The entries that follow include a run beginning at the line with "hvad de kan tilbyde" and ending at the line with "Hestens navn, alder og race"; restate that run word for word and leave the rest out.

Source records:

+---+

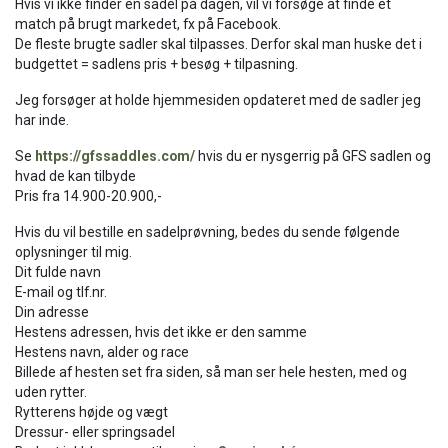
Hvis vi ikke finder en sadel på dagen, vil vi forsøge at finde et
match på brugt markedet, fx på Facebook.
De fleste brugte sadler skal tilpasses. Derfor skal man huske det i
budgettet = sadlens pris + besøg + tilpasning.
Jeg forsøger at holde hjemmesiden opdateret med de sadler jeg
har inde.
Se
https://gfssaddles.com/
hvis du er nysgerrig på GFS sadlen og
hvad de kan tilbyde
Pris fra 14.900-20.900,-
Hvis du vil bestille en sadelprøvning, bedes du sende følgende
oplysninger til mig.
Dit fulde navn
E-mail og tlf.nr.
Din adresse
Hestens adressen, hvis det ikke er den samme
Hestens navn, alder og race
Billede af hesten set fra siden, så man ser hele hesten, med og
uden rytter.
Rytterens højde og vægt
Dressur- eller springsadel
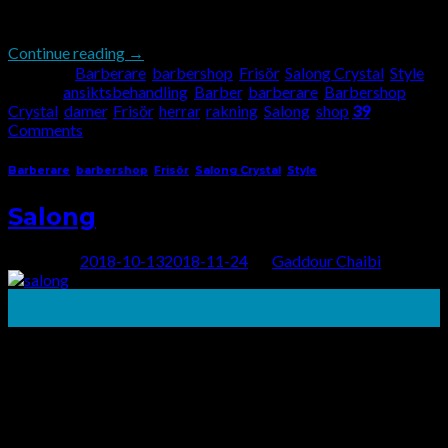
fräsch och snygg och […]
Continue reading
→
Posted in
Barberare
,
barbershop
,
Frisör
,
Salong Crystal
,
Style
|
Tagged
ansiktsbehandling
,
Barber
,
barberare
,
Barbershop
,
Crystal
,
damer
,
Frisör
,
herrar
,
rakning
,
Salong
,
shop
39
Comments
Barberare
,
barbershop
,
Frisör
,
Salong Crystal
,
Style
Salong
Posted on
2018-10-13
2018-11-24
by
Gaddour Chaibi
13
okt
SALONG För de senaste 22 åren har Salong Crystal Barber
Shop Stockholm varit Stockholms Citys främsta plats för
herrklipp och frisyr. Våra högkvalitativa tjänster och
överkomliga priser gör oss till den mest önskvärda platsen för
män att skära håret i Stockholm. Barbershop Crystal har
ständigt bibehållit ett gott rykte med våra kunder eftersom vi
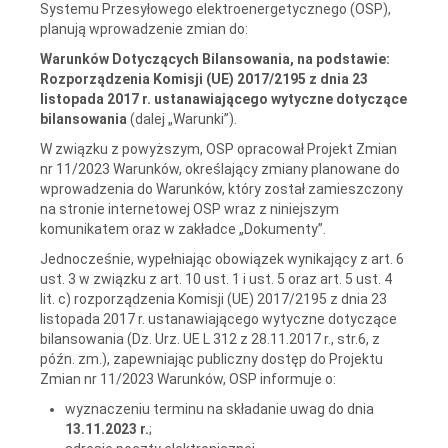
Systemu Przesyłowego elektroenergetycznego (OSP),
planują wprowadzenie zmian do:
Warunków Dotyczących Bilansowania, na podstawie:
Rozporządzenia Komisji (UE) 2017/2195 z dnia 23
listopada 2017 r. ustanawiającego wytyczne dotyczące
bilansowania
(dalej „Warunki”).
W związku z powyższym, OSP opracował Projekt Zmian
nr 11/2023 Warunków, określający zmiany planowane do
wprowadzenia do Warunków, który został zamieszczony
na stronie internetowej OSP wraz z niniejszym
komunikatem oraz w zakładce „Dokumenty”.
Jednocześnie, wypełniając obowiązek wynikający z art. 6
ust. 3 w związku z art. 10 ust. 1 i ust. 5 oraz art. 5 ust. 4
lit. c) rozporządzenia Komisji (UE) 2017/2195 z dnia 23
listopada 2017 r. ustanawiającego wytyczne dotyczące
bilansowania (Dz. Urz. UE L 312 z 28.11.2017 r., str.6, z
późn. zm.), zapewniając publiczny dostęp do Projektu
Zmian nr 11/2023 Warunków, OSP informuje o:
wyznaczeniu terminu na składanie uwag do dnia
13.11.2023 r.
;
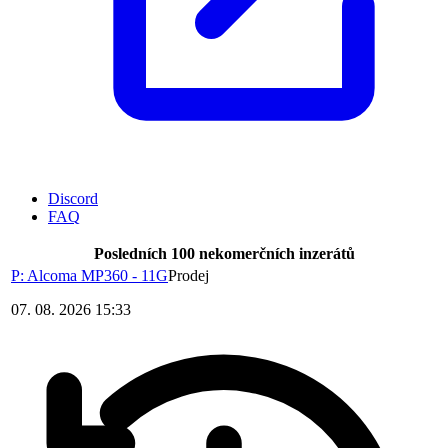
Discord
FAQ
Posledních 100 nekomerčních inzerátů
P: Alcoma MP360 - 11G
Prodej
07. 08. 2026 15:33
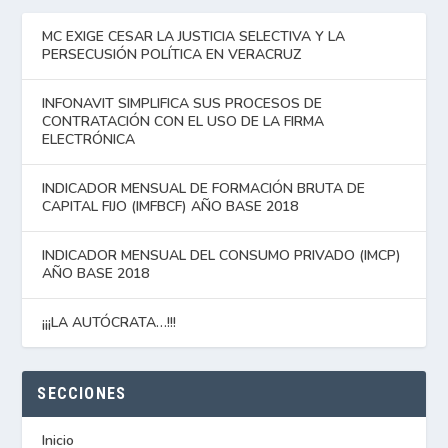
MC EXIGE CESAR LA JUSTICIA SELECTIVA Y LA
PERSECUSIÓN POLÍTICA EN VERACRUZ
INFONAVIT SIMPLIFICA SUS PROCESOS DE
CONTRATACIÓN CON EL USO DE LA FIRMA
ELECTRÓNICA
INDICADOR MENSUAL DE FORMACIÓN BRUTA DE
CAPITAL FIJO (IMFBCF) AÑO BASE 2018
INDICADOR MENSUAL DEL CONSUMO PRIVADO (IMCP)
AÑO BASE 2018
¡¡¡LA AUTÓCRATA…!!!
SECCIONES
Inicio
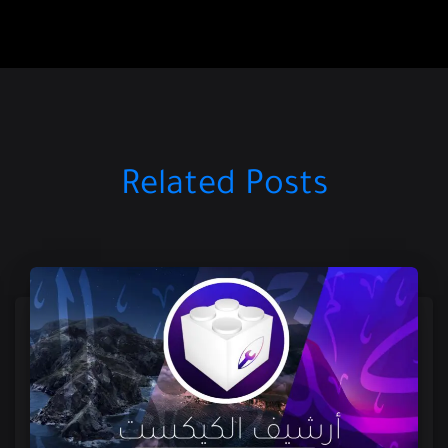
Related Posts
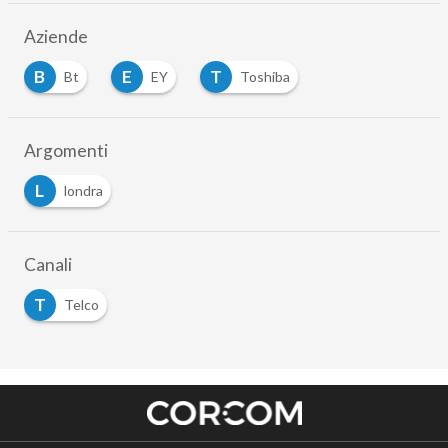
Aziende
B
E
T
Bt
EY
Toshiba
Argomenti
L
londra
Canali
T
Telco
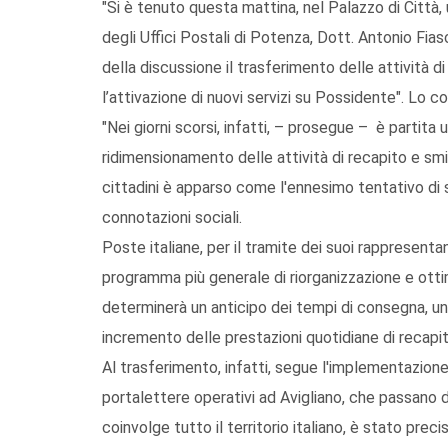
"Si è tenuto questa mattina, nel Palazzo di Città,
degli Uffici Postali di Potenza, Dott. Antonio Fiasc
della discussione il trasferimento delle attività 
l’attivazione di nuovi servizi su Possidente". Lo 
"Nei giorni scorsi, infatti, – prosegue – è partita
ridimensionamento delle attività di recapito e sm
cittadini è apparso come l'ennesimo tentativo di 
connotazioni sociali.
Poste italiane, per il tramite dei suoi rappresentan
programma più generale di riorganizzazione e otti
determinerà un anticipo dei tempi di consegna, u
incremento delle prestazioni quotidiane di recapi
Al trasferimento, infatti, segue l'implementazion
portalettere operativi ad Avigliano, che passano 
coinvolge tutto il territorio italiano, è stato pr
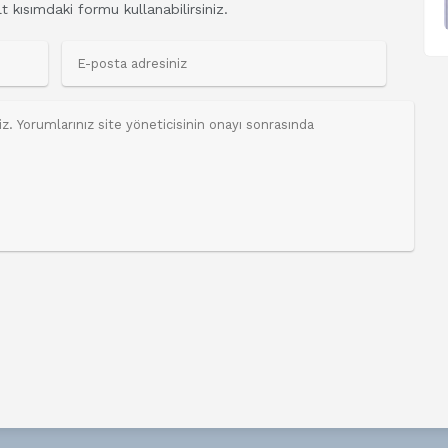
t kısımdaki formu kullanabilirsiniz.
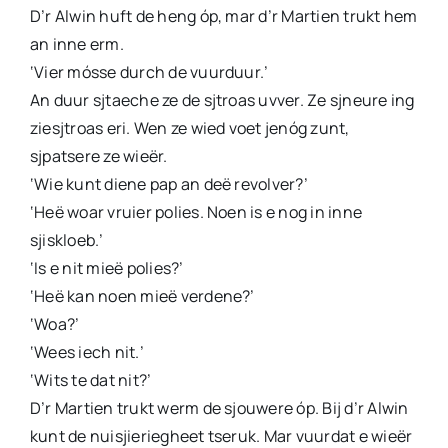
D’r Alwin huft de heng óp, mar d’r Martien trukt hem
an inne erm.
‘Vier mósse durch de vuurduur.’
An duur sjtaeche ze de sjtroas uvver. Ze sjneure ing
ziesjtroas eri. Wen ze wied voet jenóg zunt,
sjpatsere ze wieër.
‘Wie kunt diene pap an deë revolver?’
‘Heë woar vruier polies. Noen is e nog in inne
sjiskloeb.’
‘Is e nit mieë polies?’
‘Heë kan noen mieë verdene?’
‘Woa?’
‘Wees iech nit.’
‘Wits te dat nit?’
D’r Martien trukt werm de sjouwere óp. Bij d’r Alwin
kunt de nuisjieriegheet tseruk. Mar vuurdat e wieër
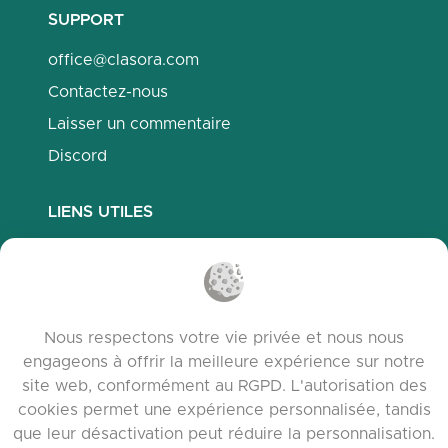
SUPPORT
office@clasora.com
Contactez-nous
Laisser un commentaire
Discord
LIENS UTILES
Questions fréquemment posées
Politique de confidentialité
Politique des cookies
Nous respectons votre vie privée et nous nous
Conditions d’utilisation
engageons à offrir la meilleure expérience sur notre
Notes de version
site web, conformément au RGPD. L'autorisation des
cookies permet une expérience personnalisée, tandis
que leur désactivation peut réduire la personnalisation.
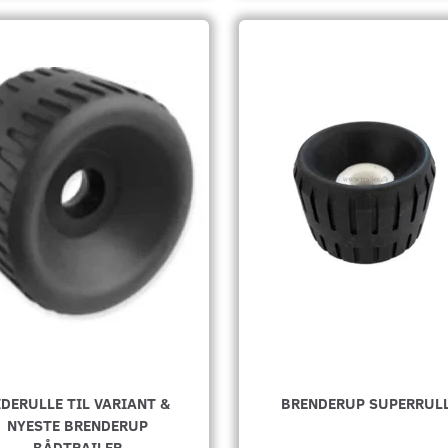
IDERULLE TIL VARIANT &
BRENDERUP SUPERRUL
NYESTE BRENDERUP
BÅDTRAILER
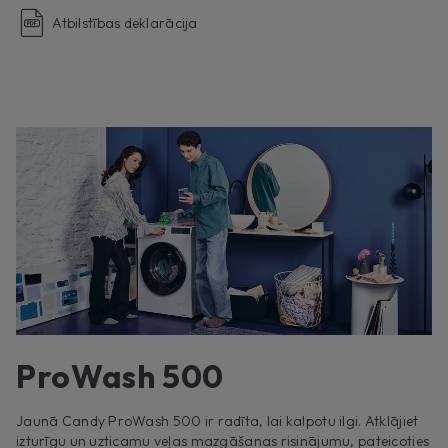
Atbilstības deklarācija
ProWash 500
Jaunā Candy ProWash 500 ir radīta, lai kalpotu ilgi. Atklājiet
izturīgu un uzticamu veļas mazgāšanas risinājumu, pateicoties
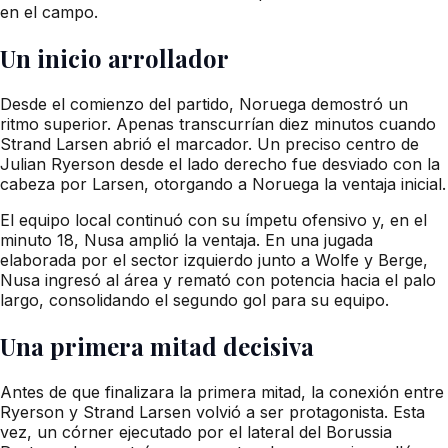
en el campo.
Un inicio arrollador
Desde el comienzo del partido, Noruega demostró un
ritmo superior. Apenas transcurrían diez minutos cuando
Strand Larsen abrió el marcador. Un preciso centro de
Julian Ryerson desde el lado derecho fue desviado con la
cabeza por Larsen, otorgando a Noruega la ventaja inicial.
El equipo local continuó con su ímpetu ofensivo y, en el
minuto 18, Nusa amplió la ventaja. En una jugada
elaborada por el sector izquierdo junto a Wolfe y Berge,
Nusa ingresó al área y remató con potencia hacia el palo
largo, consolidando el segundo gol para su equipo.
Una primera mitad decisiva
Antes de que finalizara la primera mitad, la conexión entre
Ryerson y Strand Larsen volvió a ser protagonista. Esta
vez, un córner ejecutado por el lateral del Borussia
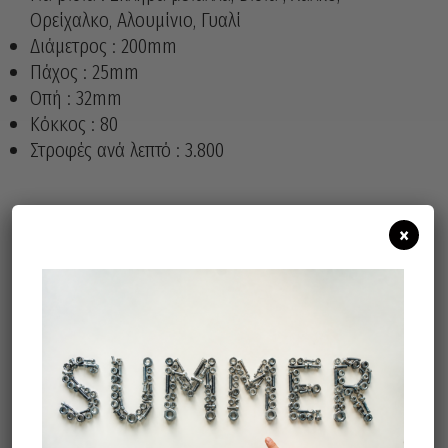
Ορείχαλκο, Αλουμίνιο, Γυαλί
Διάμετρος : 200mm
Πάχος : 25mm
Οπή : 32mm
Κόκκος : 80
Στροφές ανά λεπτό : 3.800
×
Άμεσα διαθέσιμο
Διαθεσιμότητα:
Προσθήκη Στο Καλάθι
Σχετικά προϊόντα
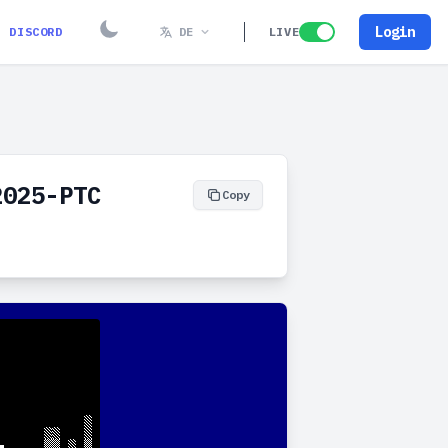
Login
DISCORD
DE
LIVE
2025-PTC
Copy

+---+

_Solution below_:
hvad de kan tilbyde
Pris fra 14.900-20.900,-
Hvis du vil bestille en sadelprøvning, bedes du sende følgende
oplysninger til mig.
Dit fulde navn
E-mail og tlf.nr.
Din adresse
Hestens adressen, hvis det ikke er den samme
Hestens navn, alder og race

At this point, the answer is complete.